“Yes; I think so, too,” said Valérie—she had moved a little table to the bedside, and was arranging the basins of water and the cloths upon it.
“Of course!” agreed the little old lady simply. “Monsieur le Curé knows best.”
“Yes,” said Valérie, speaking in hushed tones, as she cast an anxious look at the white, blood-stained face upon the bed, “and I think it is a mercy that Father Aubert knows something about medicine, for otherwise the doctor might be too late. I will help you, Monsieur le Curé—everything is ready.”
He knew nothing about medicine—there was nothing he knew less about! What fiend had prompted him to make such a claim!
“I am afraid, mademoiselle,” he said soberly, “that my knowledge is far too inadequate for such a case as this.”
“We will be able to do something at least, father”—there was a brave, troubled smile in her eyes as she lifted them for an instant to his; and then, bending forward, with deft fingers she removed the torn piece of shirt from the wounded man's head.
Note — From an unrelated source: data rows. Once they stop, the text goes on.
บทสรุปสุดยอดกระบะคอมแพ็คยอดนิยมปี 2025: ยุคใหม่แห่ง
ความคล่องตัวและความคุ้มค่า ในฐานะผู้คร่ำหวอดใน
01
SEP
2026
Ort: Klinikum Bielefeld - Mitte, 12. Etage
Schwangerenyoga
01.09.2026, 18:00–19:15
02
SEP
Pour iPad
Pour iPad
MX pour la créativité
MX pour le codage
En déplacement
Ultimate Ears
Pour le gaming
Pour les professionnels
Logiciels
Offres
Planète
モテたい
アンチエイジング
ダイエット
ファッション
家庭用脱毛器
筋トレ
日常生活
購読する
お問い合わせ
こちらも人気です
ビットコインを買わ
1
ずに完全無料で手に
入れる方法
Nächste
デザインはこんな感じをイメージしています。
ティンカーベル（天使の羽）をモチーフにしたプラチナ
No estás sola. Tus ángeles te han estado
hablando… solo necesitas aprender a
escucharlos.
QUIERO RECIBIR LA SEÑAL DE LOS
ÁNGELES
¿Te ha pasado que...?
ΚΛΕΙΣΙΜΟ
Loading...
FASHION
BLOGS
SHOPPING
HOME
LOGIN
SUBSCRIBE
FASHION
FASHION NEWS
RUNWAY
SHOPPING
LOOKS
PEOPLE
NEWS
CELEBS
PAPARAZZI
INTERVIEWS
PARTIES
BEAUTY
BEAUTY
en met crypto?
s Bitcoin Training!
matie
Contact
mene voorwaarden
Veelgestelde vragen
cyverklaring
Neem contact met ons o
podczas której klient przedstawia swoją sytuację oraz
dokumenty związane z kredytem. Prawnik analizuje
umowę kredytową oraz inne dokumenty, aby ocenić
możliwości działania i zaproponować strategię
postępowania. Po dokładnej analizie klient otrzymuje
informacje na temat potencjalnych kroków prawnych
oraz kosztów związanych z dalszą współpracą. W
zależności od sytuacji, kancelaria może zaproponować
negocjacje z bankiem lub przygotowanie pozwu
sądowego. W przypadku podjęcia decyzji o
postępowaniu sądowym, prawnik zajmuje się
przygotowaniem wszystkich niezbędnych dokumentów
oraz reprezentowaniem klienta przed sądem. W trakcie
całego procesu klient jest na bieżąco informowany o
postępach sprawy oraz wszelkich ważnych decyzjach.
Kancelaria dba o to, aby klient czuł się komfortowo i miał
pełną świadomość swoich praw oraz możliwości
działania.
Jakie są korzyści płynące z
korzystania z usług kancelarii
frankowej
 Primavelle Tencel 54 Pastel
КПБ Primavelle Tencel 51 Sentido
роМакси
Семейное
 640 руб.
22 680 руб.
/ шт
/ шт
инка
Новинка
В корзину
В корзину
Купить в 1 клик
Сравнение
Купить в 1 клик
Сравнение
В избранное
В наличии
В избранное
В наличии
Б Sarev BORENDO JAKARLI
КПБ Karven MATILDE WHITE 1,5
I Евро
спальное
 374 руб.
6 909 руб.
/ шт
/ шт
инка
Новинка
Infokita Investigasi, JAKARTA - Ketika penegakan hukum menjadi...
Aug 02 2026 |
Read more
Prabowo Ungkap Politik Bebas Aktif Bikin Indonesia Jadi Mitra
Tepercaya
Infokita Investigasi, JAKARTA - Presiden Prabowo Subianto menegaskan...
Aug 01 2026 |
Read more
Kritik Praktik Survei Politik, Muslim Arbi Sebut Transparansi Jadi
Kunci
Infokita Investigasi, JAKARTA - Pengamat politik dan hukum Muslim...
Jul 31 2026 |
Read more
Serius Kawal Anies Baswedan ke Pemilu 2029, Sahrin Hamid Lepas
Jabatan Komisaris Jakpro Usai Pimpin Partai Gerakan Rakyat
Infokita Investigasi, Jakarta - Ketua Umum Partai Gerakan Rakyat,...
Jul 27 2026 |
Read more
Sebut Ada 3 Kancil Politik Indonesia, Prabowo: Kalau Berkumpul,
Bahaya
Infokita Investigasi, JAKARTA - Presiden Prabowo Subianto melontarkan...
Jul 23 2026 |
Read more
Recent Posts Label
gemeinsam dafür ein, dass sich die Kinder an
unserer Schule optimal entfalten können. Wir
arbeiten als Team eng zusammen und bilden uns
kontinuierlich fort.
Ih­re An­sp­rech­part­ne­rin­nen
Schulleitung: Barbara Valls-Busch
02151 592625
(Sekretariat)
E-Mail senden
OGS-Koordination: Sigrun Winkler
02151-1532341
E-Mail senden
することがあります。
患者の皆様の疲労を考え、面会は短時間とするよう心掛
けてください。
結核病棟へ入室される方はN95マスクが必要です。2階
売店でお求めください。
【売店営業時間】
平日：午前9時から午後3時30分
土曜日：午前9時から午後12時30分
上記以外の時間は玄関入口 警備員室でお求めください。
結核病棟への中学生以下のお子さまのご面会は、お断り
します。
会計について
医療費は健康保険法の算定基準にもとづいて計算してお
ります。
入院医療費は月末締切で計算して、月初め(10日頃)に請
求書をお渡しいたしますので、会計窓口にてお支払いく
And then, between them, while the mother watched and wrung out the cloths, they dressed the wound, a ghastly, unsightly thing across the side of the man's skull—only it was Valerie, not he, who was efficient. And strangely, as once before, but a little while before, when out there in front of the house, it was Valerie, and not the man, and not the wound, and not the peril in which he stood that was dominant, swaying him for the moment. There was a wondrous tenderness in her hands as she worked with the bandages, and sometimes her hands touched his; and sometimes, close together, as they leaned over the bed together, her hair, dark, luxuriant, brushed his cheek; and the low-collared blouse disclosed a bare and perfect throat that was white like ivory; and the half parted lips were tender like the touch of her fingers; and in her face at sight of the gruesome wound, bringing an added whiteness, was dismay, and struggling with dismay was a wistful earnestness and resolution that was born of her woman's sympathy; and she seemed to steal upon and pervade his senses as though she were some dream-created vision, for she was not reality at all since his subconsciousness told him that in actual reality no one existed at all except that moaning thing upon the bed—that moaning thing upon the bed and himself—himself, who seemed to be swinging by a precarious hold, from which even then his fingers were slipping away, over some bottomless abyss that yawned below him. “Valérie! Valérie!” He was repeating her name to himself, as though calling to her for aid from the edge of that black gulf, and——
“Fool!” jeered that inner voice. “Have you never seen a pretty girl before? She'd be the first to turn upon you, if she knew!”
“You lie!” retorted another self.
“Where's Three-Ace Artie gone?” inquired the voice with cold contempt.